The process of artificial cultivation of edible fungi is essentially a process of artificially creating environmental conditions conducive to the development of mycelium and fruiting body of Lentinus edodes and unfavorable to the growth of other miscellaneous bacteria. The cultivation of Lentinus edodes as an alternative material comes from this principle.
Mushrooms have always been cultivated with logs or logs in a few areas. Due to the limitation of trees, regions and seasons, the development speed is very slow. Since the successful cultivation in Shanghai and the large-scale popularization of sawdust cultivation method, it has opened up a new road for the development of mushroom production, and the substitute cultivation has developed rapidly.
The so-called substitute cultivation means that all kinds of agricultural and forestry by-products are used as the main raw materials, and a proper amount of auxiliary materials are added to make a culture medium to replace the traditional cultivation materials (logs and chips) to produce various edible fungi.
The advantages of alternative cultivation are as follows: firstly, it can broaden the sources of cultivation materials, comprehensively utilize the leftovers of agricultural and forestry products, turn fibrous materials that cannot be directly eaten and have extremely low economic value into edible fungi with high economic value, save wood, make full use of biological resources, and turn waste into treasure. Secondly, the planting area can be effectively expanded, and it can be planted in mountainous areas with forests and plains and coastal towns without forest resources. Suitable for small and medium-sized family cultivation, more convenient for industrial production, and opens up a new way for expanding edible fungi production. At the same time, because the culture medium for substitute cultivation can be reasonably prepared according to the biological characteristics of various edible fungi, and the cultivation conditions (such as mushroom houses) are easy to be manually controlled, the yield and quality are relatively stable, the production cycle is short (only 3-4 months from mushroom inoculation to the end of harvesting), and the funds can be recovered quickly. Generally, 600 ~ 800 kg of fresh mushrooms can be harvested per 1000 kg of sawdust or cottonseed hull, which is an effective way to cultivate mushrooms in terms of product quality and economic benefits.

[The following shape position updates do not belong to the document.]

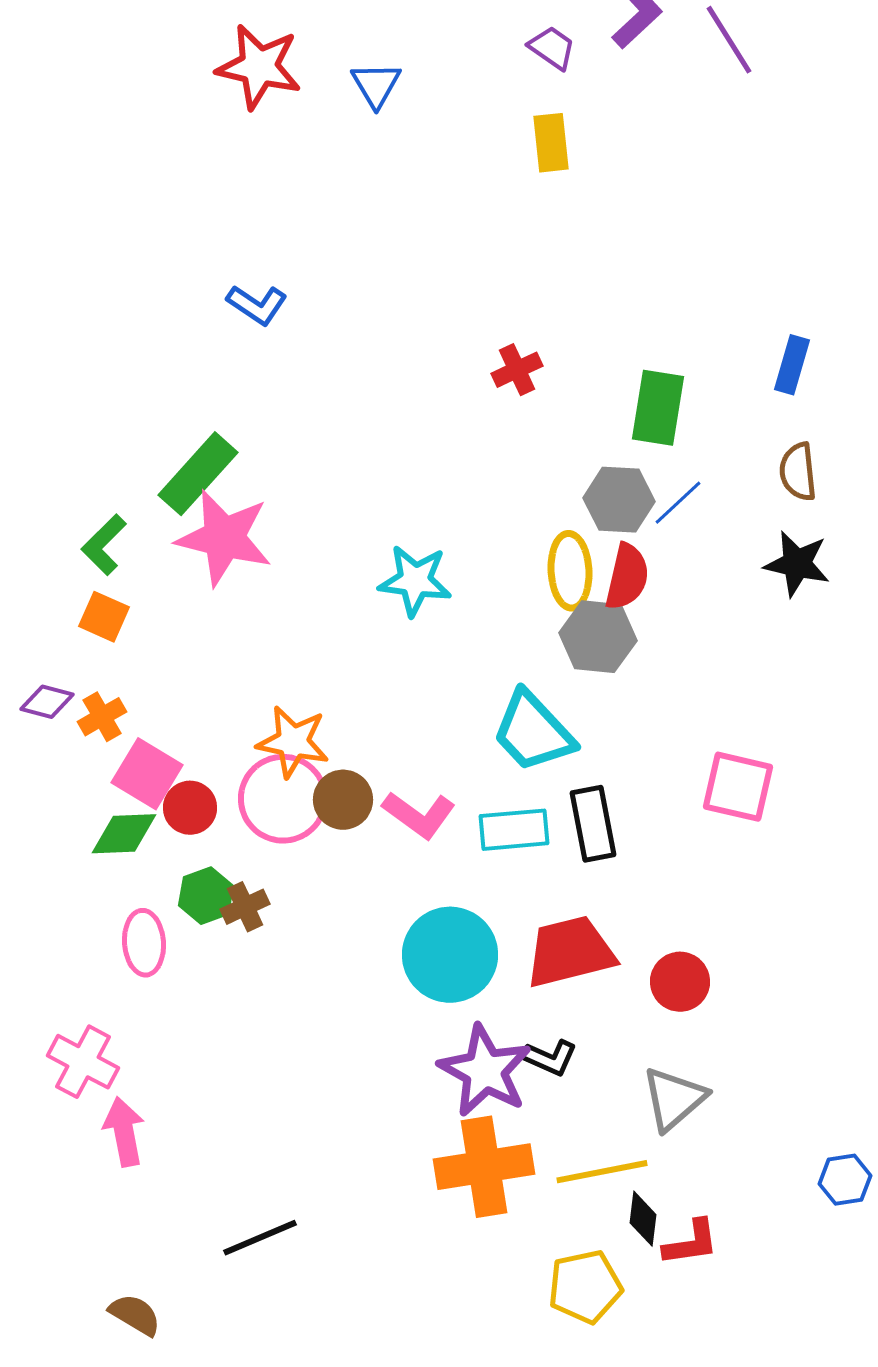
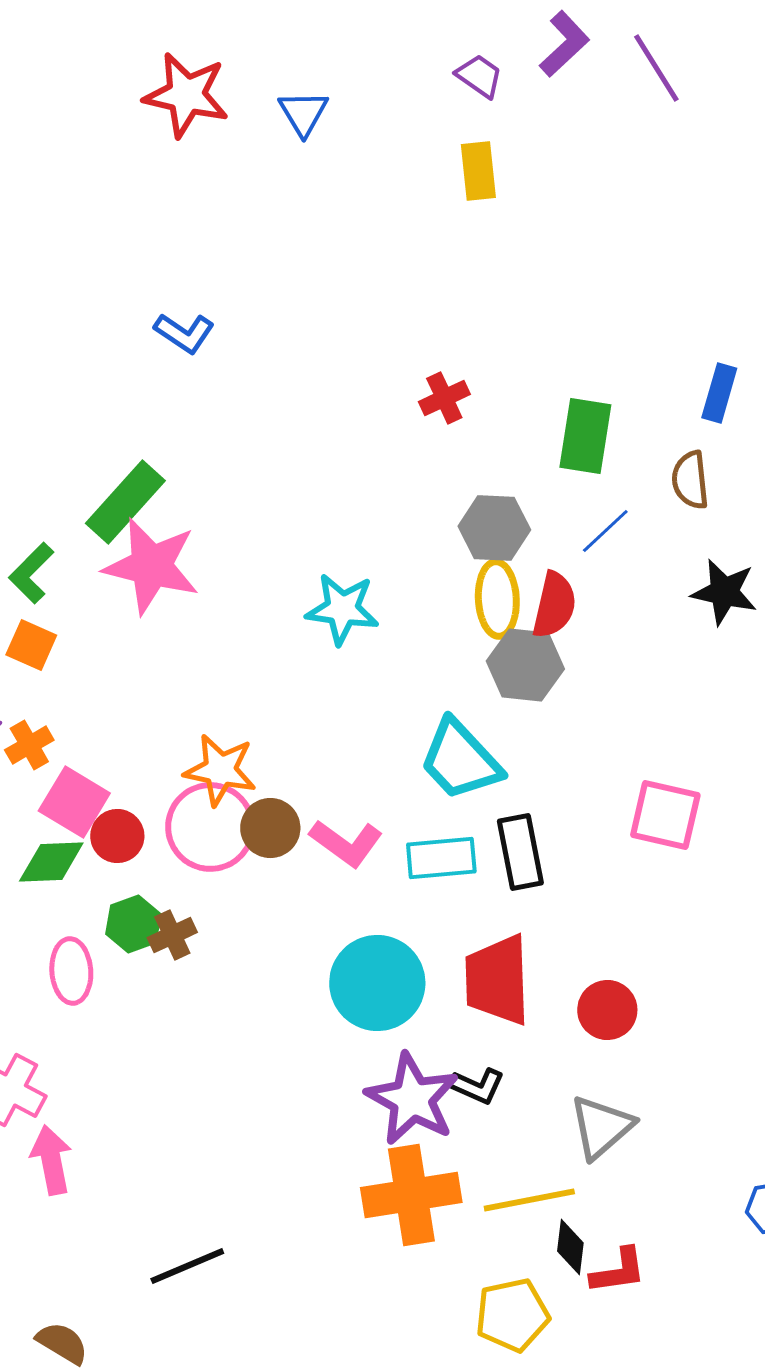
brown semicircle: (798, 472) -> (690, 480), moved
gray hexagon: (619, 500) -> (494, 528), moved
red trapezoid: (570, 952) -> (497, 980), turned -78

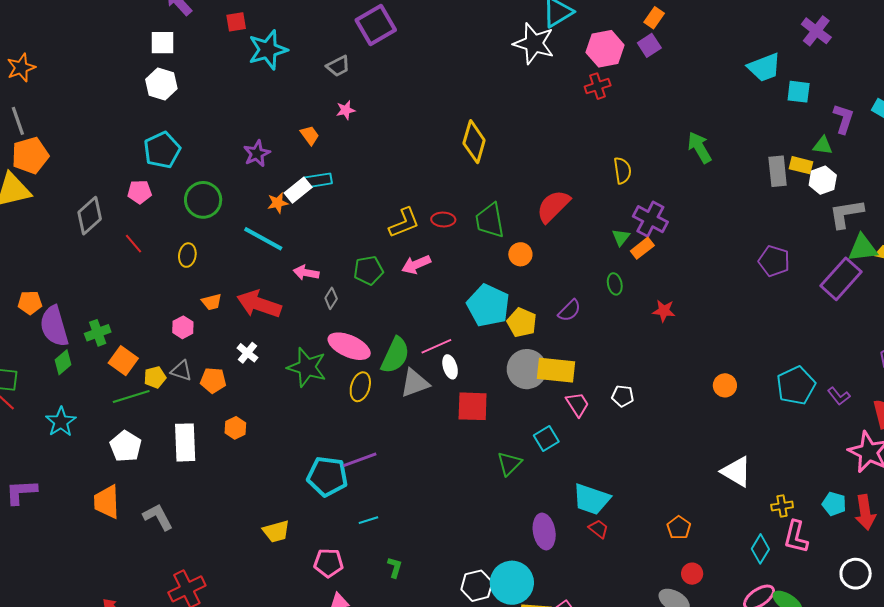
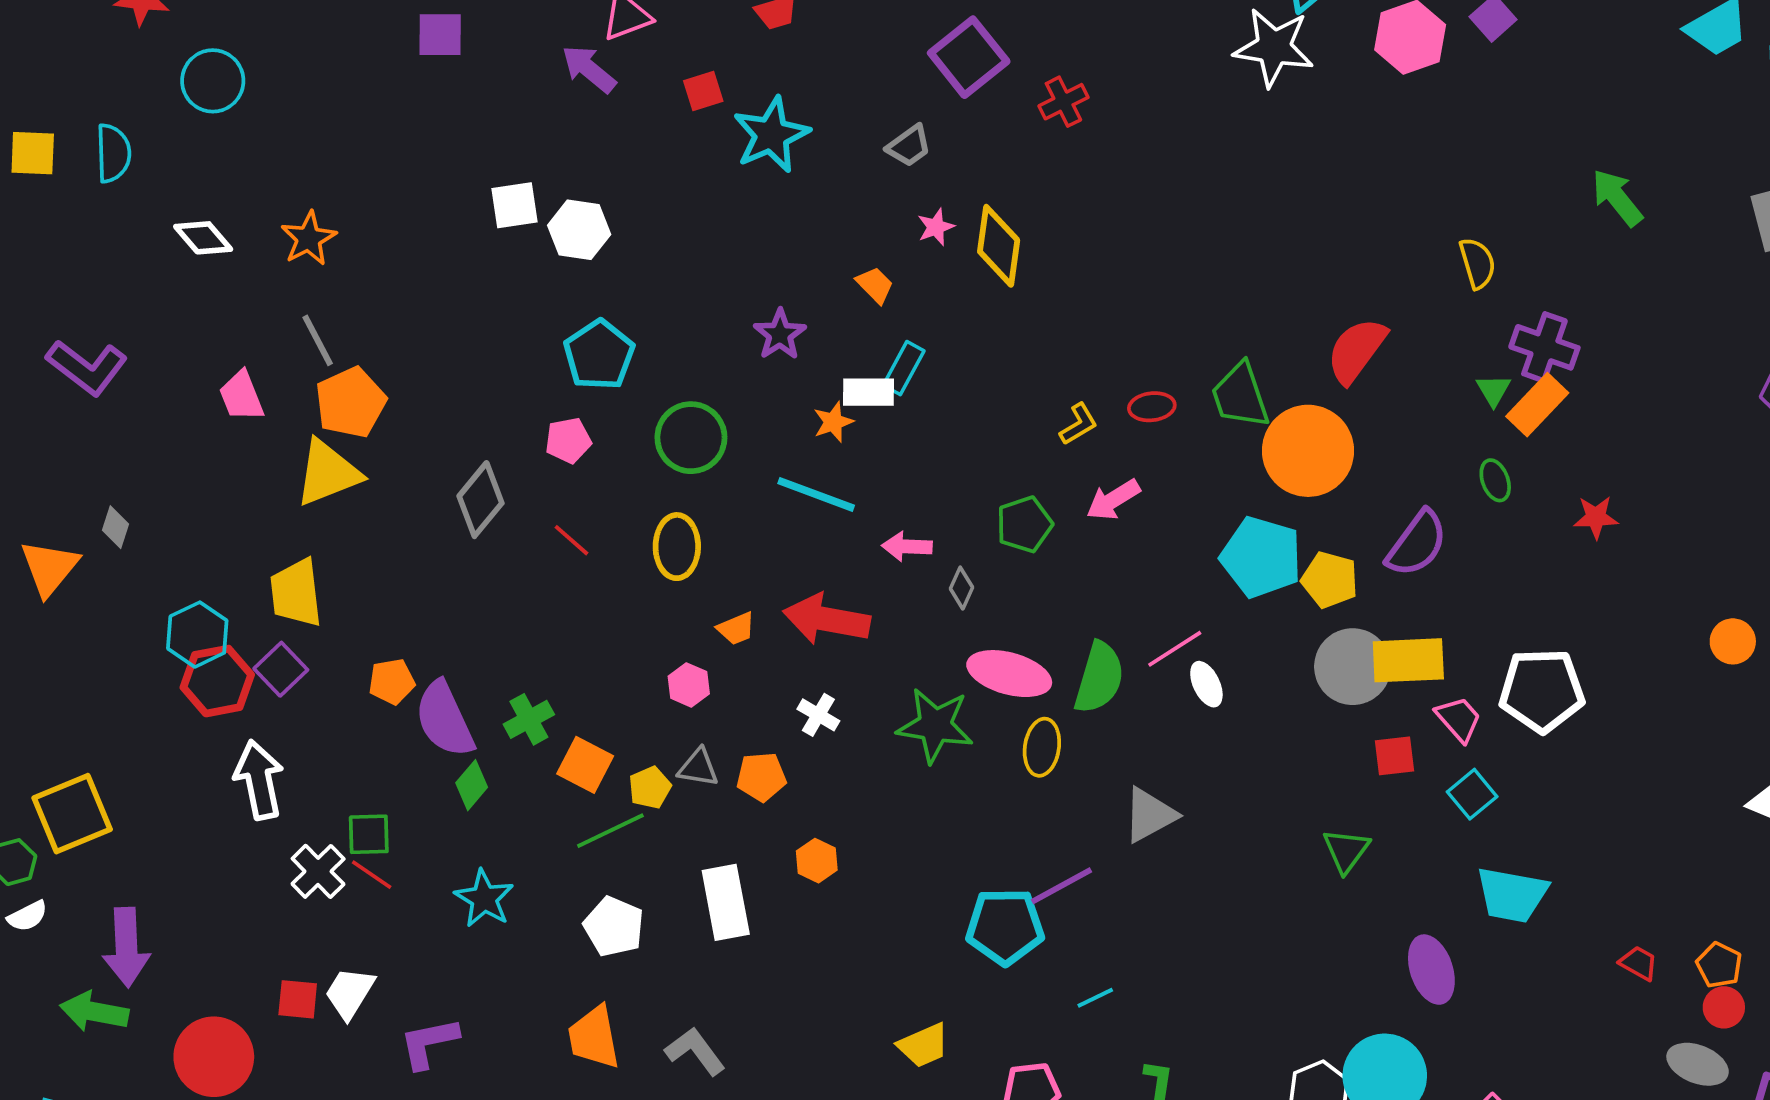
white square: (163, 43) -> (515, 205), moved
red cross: (598, 86) -> (1063, 102), moved
yellow diamond: (474, 142) -> (999, 246), moved
cyan rectangle: (318, 180) -> (904, 368), turned -44
white rectangle: (298, 190) -> (868, 392), turned 48
yellow L-shape: (404, 223) -> (1079, 424), size x0.7
orange rectangle: (642, 248) -> (1537, 405), size x1.4
orange circle: (520, 254) -> (1308, 451), size x2.0
yellow ellipse: (187, 255) -> (677, 547), size x1.4
purple semicircle: (569, 311) -> (1417, 544), size x1.5
gray triangle: (415, 383) -> (1150, 815), moved
white pentagon: (623, 396) -> (1542, 690), size x2.0
red square: (473, 406) -> (1394, 756), moved, size x0.7
cyan square: (546, 438) -> (1472, 794), moved
orange pentagon: (679, 528) -> (1719, 965), moved
red trapezoid: (598, 529) -> (1639, 963), moved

Substitute cultivation raw materials: The main substitutes for cultivating Lentinus edodes are hardwood sawdust, some conifer sawdust (such as willow, fir and Korean pine), wood shavings, paper scraps, cottonseed hulls, waste cotton, beet residue, rice straw, corn cob, wheat straw, sorghum hull, peanut hull and chaff. In addition, many pine sawdust is fermented at high temperature or spread out to dry in order to remove its unique rosin smell; It can also be used to cultivate mushrooms.